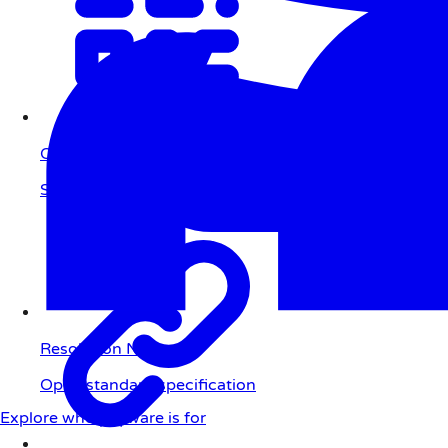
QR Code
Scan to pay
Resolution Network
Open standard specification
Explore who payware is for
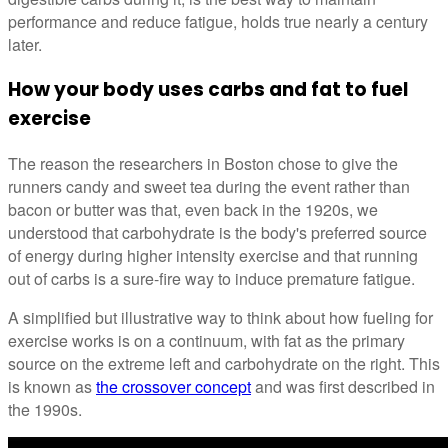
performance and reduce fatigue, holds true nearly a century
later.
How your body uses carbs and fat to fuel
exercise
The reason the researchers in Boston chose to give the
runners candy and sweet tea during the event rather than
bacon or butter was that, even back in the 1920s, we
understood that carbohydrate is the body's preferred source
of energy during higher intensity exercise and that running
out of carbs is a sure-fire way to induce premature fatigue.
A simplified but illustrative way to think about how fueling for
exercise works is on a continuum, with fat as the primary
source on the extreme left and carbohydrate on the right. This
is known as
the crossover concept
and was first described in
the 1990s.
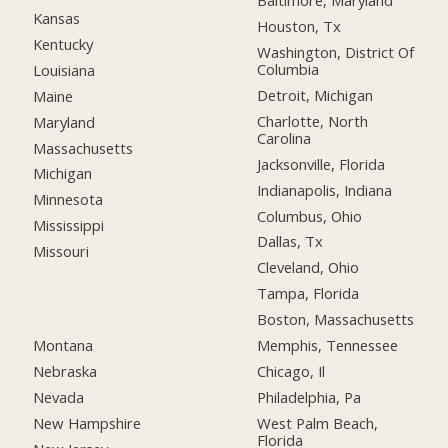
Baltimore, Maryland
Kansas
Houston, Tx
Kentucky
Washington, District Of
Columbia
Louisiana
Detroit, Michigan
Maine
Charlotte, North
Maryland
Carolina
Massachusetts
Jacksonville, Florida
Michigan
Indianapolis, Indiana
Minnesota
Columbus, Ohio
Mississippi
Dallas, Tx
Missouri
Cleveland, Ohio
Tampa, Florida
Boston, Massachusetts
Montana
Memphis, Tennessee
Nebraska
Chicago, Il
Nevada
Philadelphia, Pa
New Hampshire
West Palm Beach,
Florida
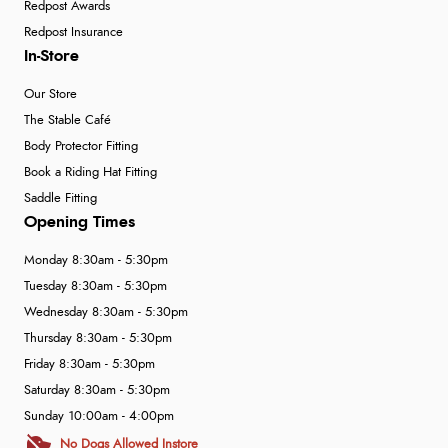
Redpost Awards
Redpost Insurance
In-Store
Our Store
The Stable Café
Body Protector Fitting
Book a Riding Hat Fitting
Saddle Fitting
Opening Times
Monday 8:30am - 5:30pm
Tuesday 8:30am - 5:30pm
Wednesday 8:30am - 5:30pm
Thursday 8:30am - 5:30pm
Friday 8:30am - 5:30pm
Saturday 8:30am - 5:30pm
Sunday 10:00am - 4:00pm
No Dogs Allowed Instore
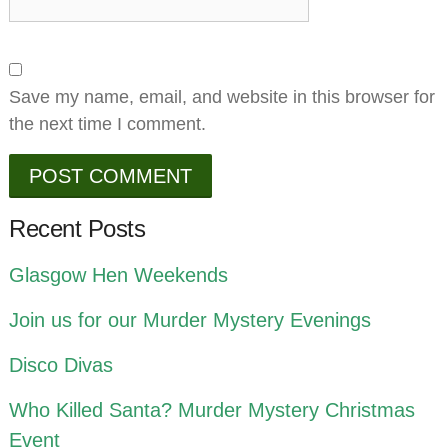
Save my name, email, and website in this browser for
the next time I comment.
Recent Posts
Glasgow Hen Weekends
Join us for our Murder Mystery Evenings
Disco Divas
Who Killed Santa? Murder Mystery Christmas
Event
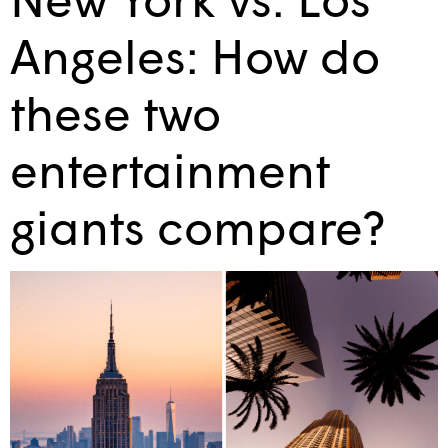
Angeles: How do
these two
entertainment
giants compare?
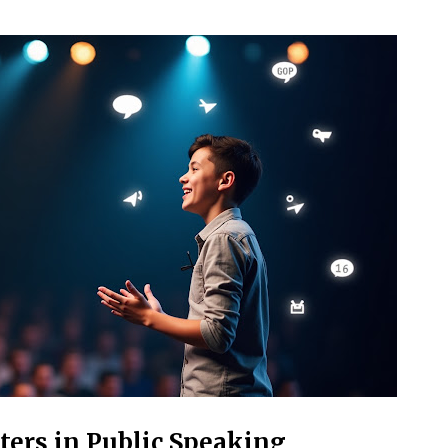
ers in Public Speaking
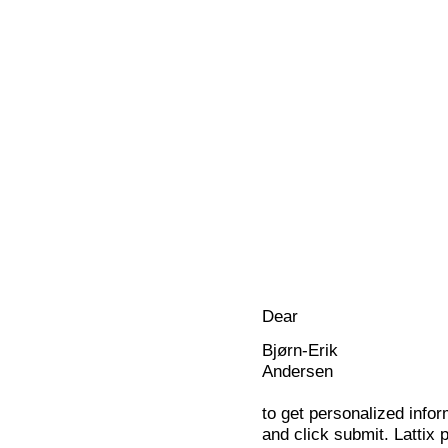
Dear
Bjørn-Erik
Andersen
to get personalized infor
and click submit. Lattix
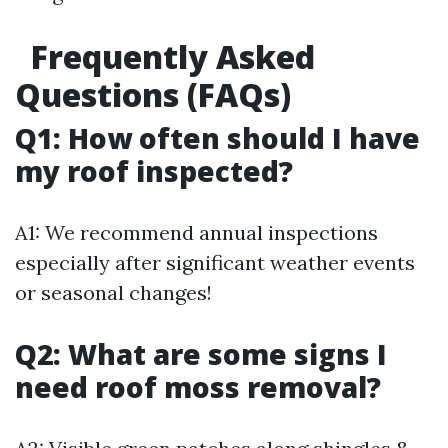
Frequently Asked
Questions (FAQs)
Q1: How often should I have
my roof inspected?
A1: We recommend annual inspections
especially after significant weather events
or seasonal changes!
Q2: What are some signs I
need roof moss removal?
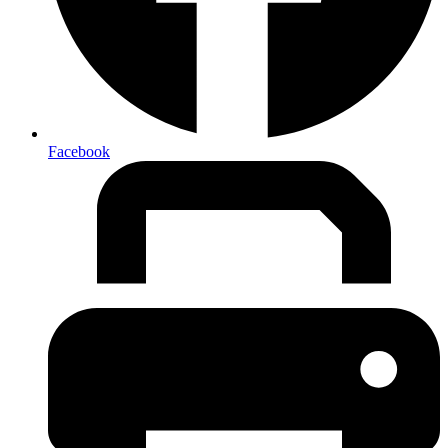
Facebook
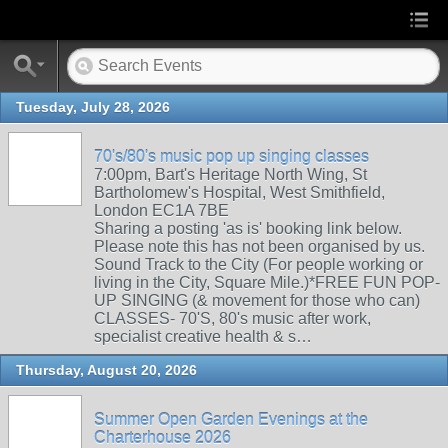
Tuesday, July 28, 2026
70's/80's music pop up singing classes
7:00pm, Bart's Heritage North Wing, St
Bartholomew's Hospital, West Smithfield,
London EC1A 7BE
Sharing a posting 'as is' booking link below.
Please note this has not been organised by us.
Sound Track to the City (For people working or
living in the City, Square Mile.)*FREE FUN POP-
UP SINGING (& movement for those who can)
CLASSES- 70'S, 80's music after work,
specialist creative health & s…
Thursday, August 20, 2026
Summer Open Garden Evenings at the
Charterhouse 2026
...
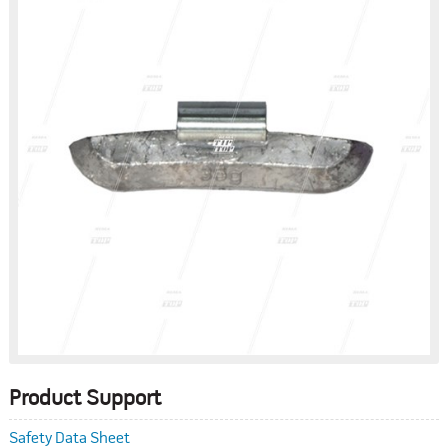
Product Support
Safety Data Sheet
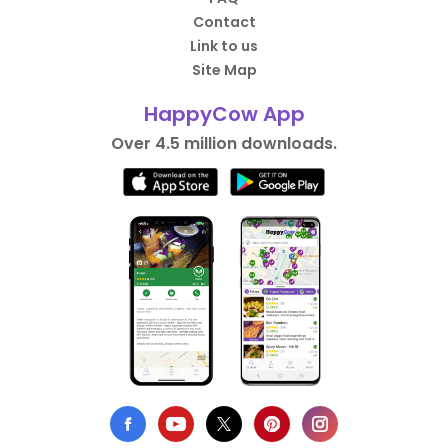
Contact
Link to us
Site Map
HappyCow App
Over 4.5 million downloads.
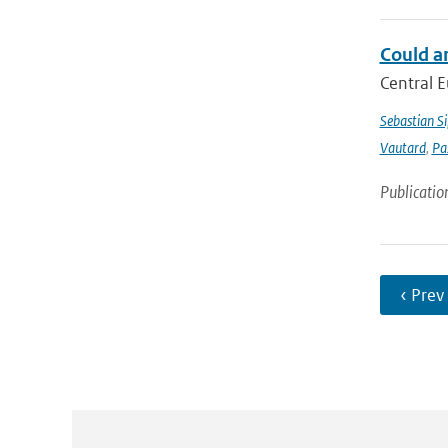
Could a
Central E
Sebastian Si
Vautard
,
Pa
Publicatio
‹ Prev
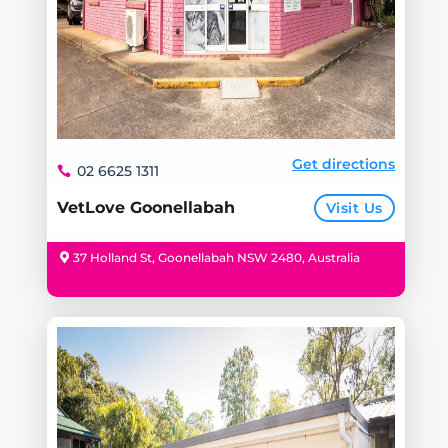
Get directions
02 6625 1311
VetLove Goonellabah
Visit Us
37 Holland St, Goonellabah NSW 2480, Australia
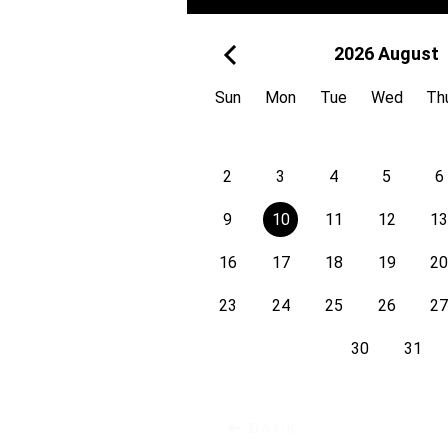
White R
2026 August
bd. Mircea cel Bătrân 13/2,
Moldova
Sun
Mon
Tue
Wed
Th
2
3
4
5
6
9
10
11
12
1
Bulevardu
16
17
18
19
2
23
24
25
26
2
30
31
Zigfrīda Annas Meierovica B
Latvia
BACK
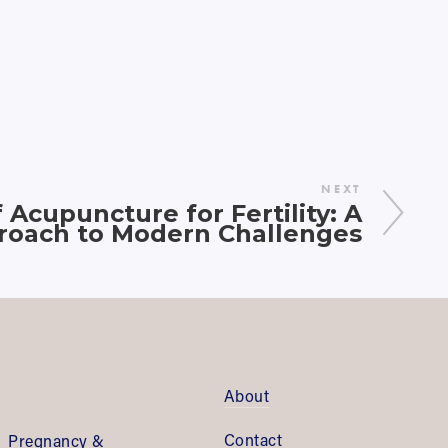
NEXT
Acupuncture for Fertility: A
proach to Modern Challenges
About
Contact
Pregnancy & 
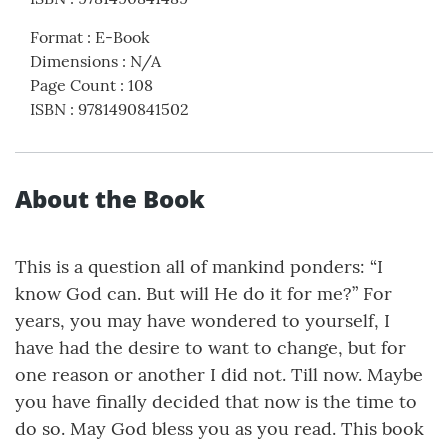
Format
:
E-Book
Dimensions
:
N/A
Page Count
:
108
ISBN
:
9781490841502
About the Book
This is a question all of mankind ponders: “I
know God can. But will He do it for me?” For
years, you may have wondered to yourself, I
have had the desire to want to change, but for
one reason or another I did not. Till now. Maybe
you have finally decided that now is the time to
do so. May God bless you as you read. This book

_Problem to work on_
Wherever the word "that" turns up in the records, copy out the line it is on.

_Exercise output_
bacon or butter was that, even back in the 1920s, we
understood that carbohydrate is the body's preferred source
of energy during higher intensity exercise and that running
you have finally decided that now is the time to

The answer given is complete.